While most tool libraries operate as a nonprofit, the Durango Tool Library is a public benefit corporation, which means it’s a for-profit business that is mission-based.
“Our mission is to provide tools and supporting resources through a sustainable and low-barrier service,” said Durango Tool Library co-founder Tenny Webster.
Webster and his partner and co-founder Kathleen Gollner created the Durango Tool Library for community members like themselves who may not have the means or space to establish a collection of their own tools. The library opened five months ago, and is located at 278 Sawyer Drive in Bodo Industrial Park.
Much like a public library, anyone with a membership can check out tools from the library. Membership can be purchased for $35 for one month with a renewal cost of $25 each month after that. An annual membership is $230 and a 10-year membership is $1,000.
“Our members are entitled to check out eight tools at a time, and they get to keep them for a week,” Webster said. “If you have a big project that’s not going to take you more than a month, you literally have access to thousands of dollars worth of tools for $35.”
Sustainability is another focus for Webster and Gollner. Part of the idea of the tool library was to pool collective contributions from members to develop a collection of tools that gets used more often than once or twice a year, Gollner said.
Webster and Gollner first found out about tool libraries while living in a 200-square-foot apartment in Vancouver.
“We used the tool library in the previous town we lived in a lot, and when we moved here, we were coming upon the same challenges ourselves with getting our hands on tools and not having the means or space to store them or buy them,” Gollner said. “We were itchin’ for a tool library here, and eventually we just figured we may as well give it a shot starting one.”
Gollner and Webster are both librarians by trade, and have degrees in library science.
“From a library science perspective, we had to develop our own cataloging approach, and then our own classification system,” Gollner said. “The cataloging is more for use so that we can keep track of all the individual items, and the classification aspect is more for users so they can go through and quickly find the things they need.”
Gollner said keeping a catalog system also allows the library to pay attention to the tools that are being regularly checked out so that future tool purchases can reflect the needs of members in the community.
In addition to traditional tools like saws, wrenches and drills, the Durango Tool Library also offers kitchen tools, such as baking sets, a sewing machine and even a dehydrator, among other appliances.

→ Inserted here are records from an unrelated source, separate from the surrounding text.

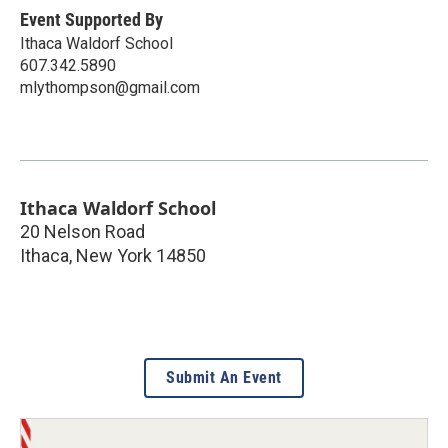
Event Supported By
Ithaca Waldorf School
607.342.5890
mlythompson@gmail.com
Ithaca Waldorf School
20 Nelson Road
Ithaca
,
New York
14850
Submit An Event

Cyclists in Durango who want to work on their own bikes, but can’t afford some of the more specialized tools can find an array of bike tools.
Webster said the tool library will likely host its first workshop about how to bleed hydraulic brakes on bicycles next month.
“We’re hoping to extend that type of workshop to a lot of our different tools,” he said.
Webster said he hopes to connect with community members who have expertise with different tools to help with workshops. He said the tool library will pay experts who run workshops, or offer them membership for some amount of time.
Currently, members check out tools, take them home and return them when finished. In the future, Webster said the tool library may allow space for members to work on and store projects. However, the library’s current location doesn’t have enough room for a workshop area or storage, he said.
“Having personal shop space probably isn’t going to happen in this location, but if we can continue and we have enough membership, we would love to move into a bigger place where we can have dedicated shop space,” he said. “Having dedicated space for incomplete projects would be really nice too.”
Webster said the thought of expanding services and moving to a larger space is at least a year and a half out.
“That’s when our lease is up, and I’m sure we can renew, but if we’re doing really well and have some extra cash to move to a bigger place, we’ll definitely consider that,” he said.
Members are encouraged to donate tools in exchange for potential discounts on membership, he said.